__Task objective__. From the listing below, return each line that includes "metalliseren".

__Extracted information__.
----

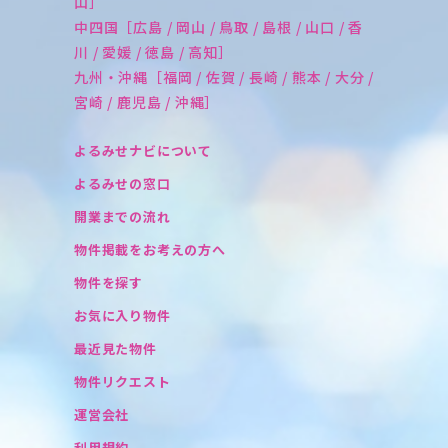
山］
中四国［広島 / 岡山 / 鳥取 / 島根 / 山口 / 香
川 / 愛媛 / 徳島 / 高知］
九州・沖縄［福岡 / 佐賀 / 長崎 / 熊本 / 大分 /
宮崎 / 鹿児島 / 沖縄］
よるみせナビについて
よるみせの窓口
開業までの流れ
物件掲載をお考えの方へ
物件を探す
お気に入り物件
最近見た物件
物件リクエスト
運営会社
利用規約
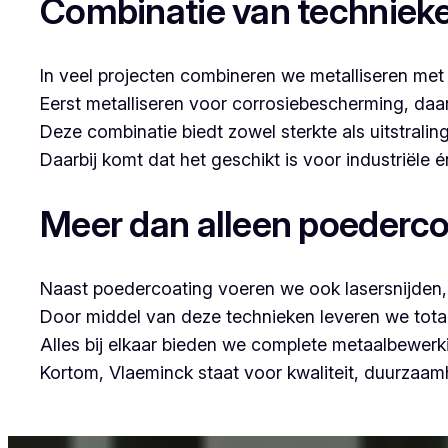
Combinatie van techniek
In veel projecten combineren we metalliseren met
Eerst metalliseren voor corrosiebescherming, da
Deze combinatie biedt zowel sterkte als uitstraling
Daarbij komt dat het geschikt is voor industriële
Meer dan alleen poederco
Naast poedercoating voeren we ook lasersnijden, 
Door middel van deze technieken leveren we tota
Alles bij elkaar bieden we complete metaalbewerk
Kortom, Vlaeminck staat voor kwaliteit, duurzaa
Voor wie in Gijverinkhove iets wil laten poedercoa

----

__Exercise solution__.
In veel projecten combineren we metalliseren met
Eerst metalliseren voor corrosiebescherming, da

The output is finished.